Transcribed page contents:
────
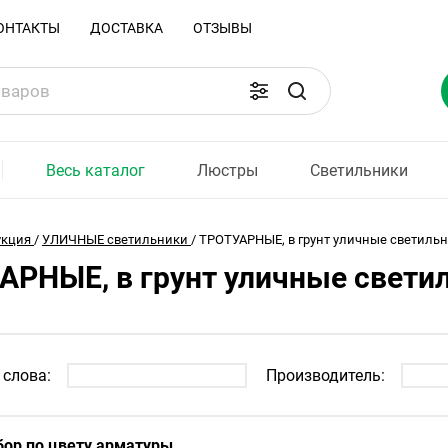
ОНТАКТЫ
ДОСТАВКА
ОТЗЫВЫ
Весь каталог
Люстры
Светильники
укция
/
УЛИЧНЫЕ светильники
/
ТРОТУАРНЫЕ, в грунт уличные светиль
АРНЫЕ, в грунт уличные свети
слова:
Производитель:
ор по цвету арматуры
────
# [WHAT TO PRODUCE]
Reading the records above, count the lines that include "грунт" and say only how many.

# [COMPLETED EXERCISE]
2